Expression of TK cytotoxicity is independent of Notch1 expression. PL-G-U87cells were grown during the indicated times in combination with either Φ-RL-R-tTK-hAMSCs or αNotch1-RL-R-tTK-hAMSCs in a 5:1 proportion, and treated with GCV (4 μg/ml), as indicated. Cell viability was evaluated by quantification of luciferase activity by BLI at the indicated times, and expressed as PL-G-U87 PHCs. The graph shows mean ± SEM, *P < 0.01 Φ-RL-R-tTK-hAMSCs+GCV-treated group versus Φ-RL-tTK-hAMSC control group, ^ΔP < 0.01 αNotch1-RL-R-tTK-hAMSCs+GCV-treated group versus αNotch1-RL-R-tTK-hAMSC control group, n = 3 for each group.

Figure 5

Delivery of cytotoxicity by HAMSC to U87 gliomas in vivo is Notch1 dependent. Glioma PL-G-U87 cells (4 × 10⁴) mixed with either αNotch1-RL-R-tTK-hAMSCs or Φ-RL-R-tTK-hAMSCs (1.6 × 10⁶), or no-hAMSCs, were implanted (methods) in the brain of mice, and at day 7 p.i. a daily GCV treatment (100 mg/kg) was initiated.

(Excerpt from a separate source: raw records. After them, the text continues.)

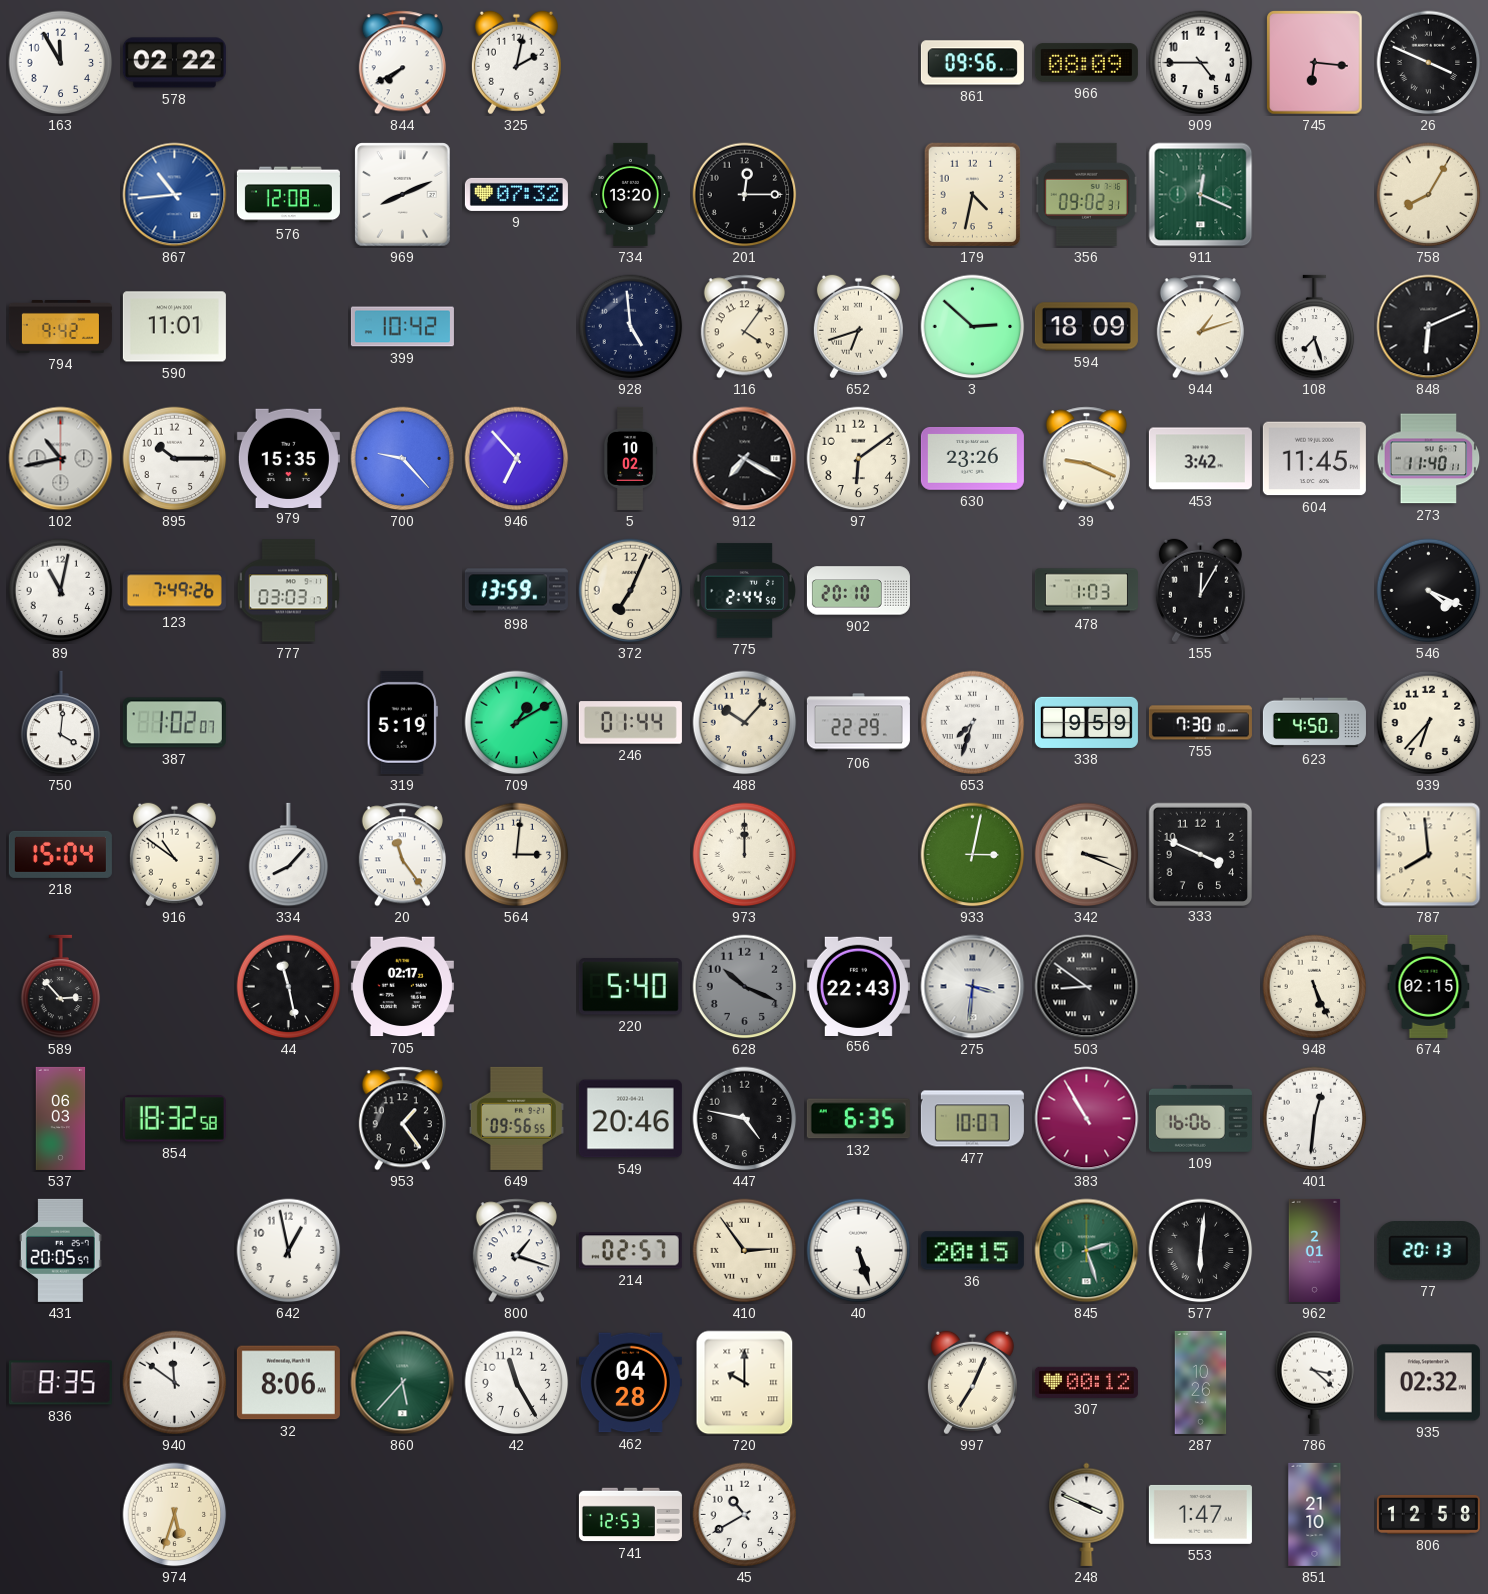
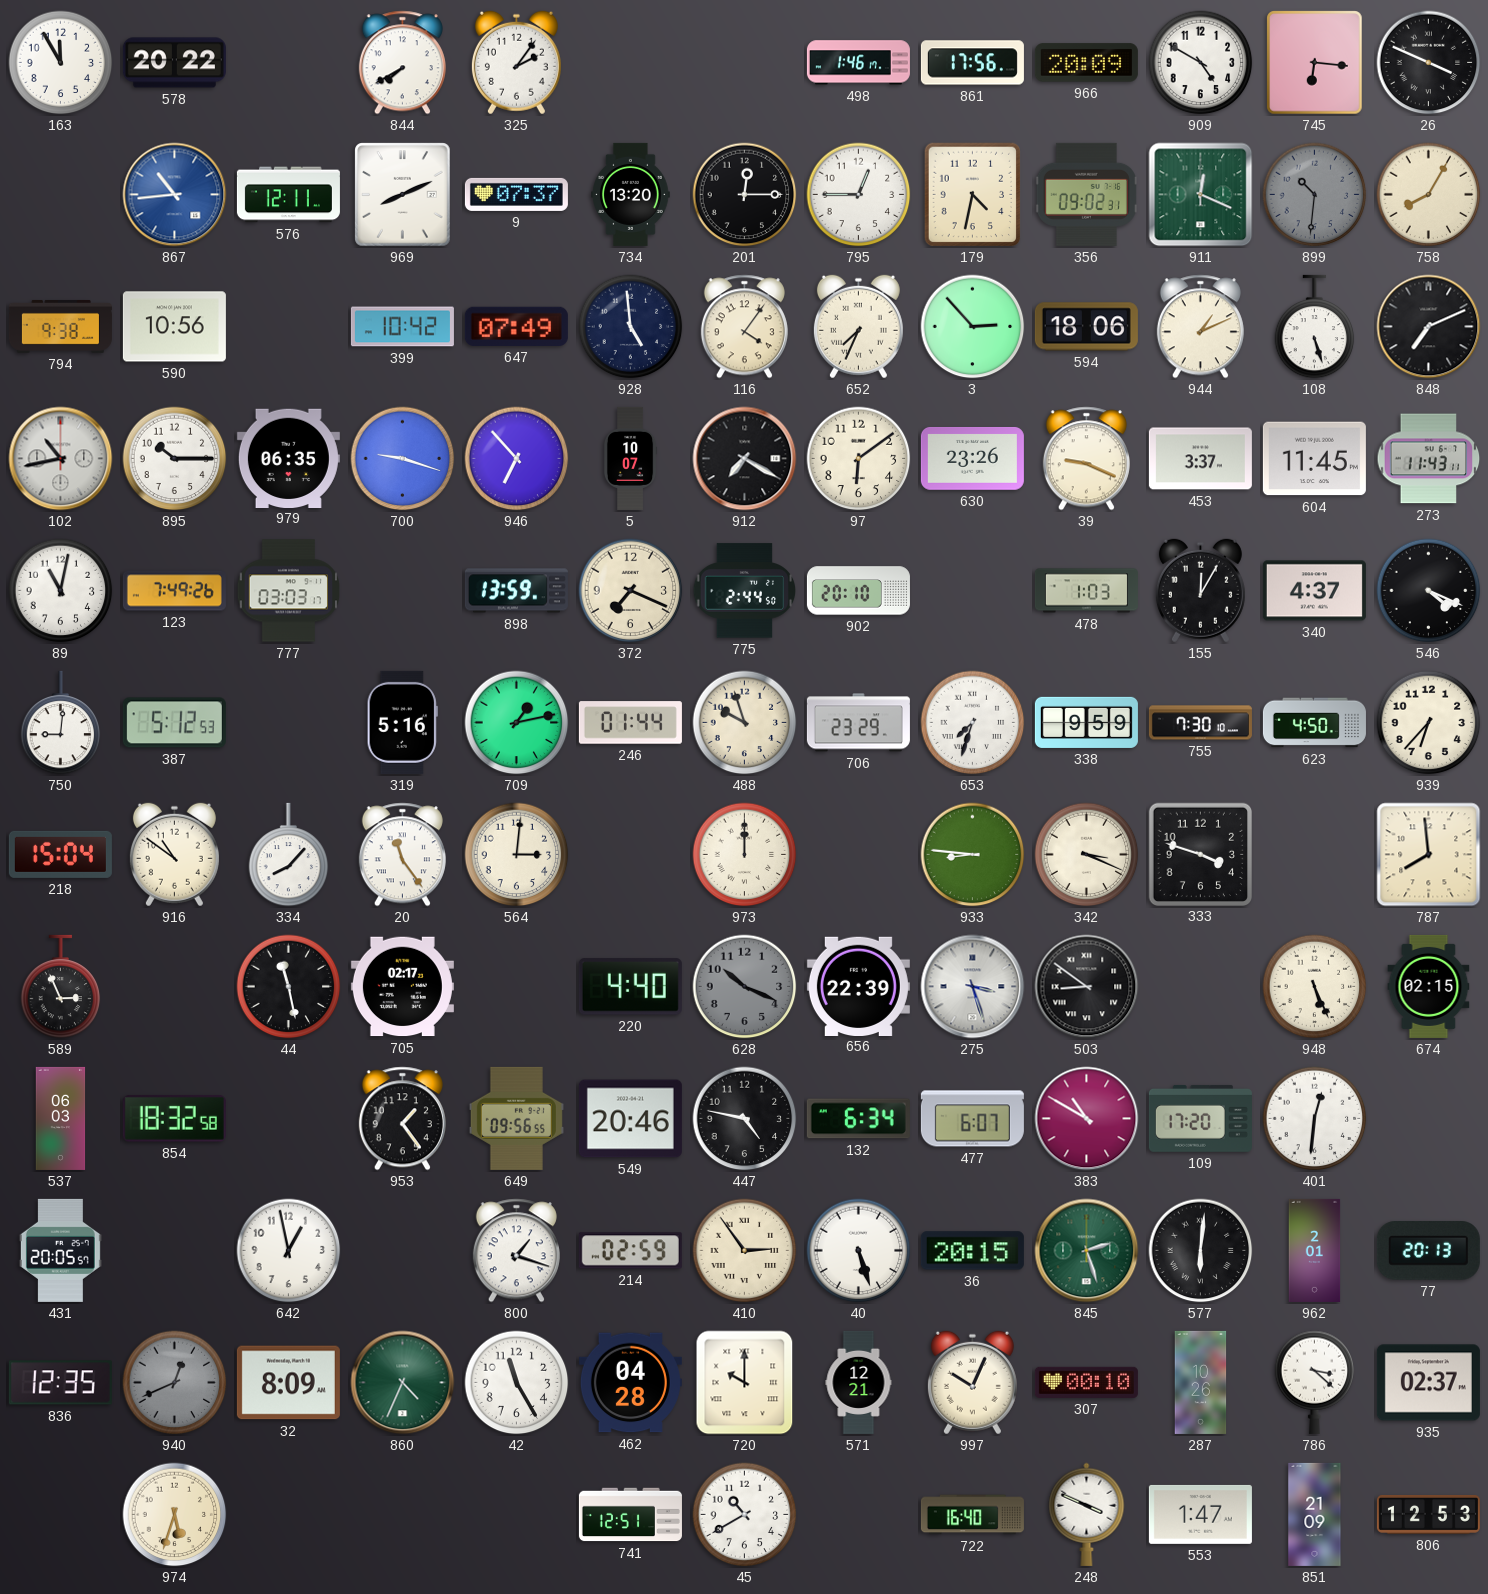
578: 02:22 -> 20:22
325: 2:02 -> 2:06
498: none -> 1:46
861: 09:56 -> 17:56
966: 08:09 -> 20:09
909: 4:45 -> 4:50
576: 12:08 -> 12:11
9: 07:32 -> 07:37
795: none -> 12:45
899: none -> 10:31
794: 9:42 -> 9:38
590: 11:01 -> 10:56
647: none -> 07:49
652: 6:42 -> 7:34
3: 2:52 -> 2:53
594: 18:09 -> 18:06
944: 1:12 -> 1:11
108: 7:27 -> 5:27
848: 6:11 -> 7:11
979: 15:35 -> 06:35
700: 9:23 -> 9:18
5: 10:02 -> 10:07
453: 3:42 -> 3:37
273: 11:40 -> 11:43
372: 7:04 -> 7:19
340: none -> 4:37
750: 4:01 -> 9:01
387: 1:02 -> 5:12
319: 5:19 -> 5:16
709: 1:10 -> 1:13
488: 10:07 -> 9:57
706: 22:29 -> 23:29
933: 3:02 -> 8:46
333: 3:49 -> 3:48
589: 2:53 -> 2:56
220: 5:40 -> 4:40
656: 22:43 -> 22:39
275: 3:31 -> 3:27
132: 6:35 -> 6:34
477: 10:07 -> 6:07
383: 10:55 -> 10:50
109: 16:06 -> 17:20
214: 02:57 -> 02:59
836: 8:35 -> 12:35
940: 11:51 -> 12:41
940 dial: white -> grey
32: 8:06 -> 8:09
860: 5:37 -> 4:34
571: none -> 12:21
997: 7:04 -> 10:04
307: 00:12 -> 00:10
935: 02:32 -> 02:37
741: 12:53 -> 12:51
722: none -> 16:40
851: 21:10 -> 21:09
806: 12:58 -> 12:53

Tumor growth was monitored at implantation day and every 7 days thereafter. (a) The graph shows changes in tumor generated luciferase activity calculated from the recorded images, represented as log10 mean ± SEM. *P < 0.05; n = 8. (b) Composite pseudo-color BLI images from representative mice.

Figure 6

Co-localization of hAMSCs and U87 cancer stem cells in gliomas. (a) Tumors generated by implanting 4 × 10⁴ PL-G-U87 cells and either 1.6 × 10⁵ Φ-RL-R-tTK-hAMSCs (top row) or the same number of αNotch1-RL-R-tTK-hAMSCs (bottom row) were excised after one week of growth, sectioned and incubated with an anti-human-CD133 ab. Representative laser scanning confocal microscope images show hAMSCs (red fluorescent), U87 glioma cells (green fluorescent) and CD133+ GSCs (grey). Hoechst nuclear stain in blue. Insets are higher magnification images corresponding to the boxed regions in merged images emphasizing interactions between CD133+ GSCs (white arrows) and hAMSCs; Scale bar= 20 μm. (b) Histogram representing the percentage of PL-G-U87 GSCs associated to hAMSC in the case of Φ-RL-R-tTK-hAMSCs and αNotch1-RL-R-tTK-hAMSCs. Bars represent mean ± SEM of percent values. *P < 0.05; n = 15.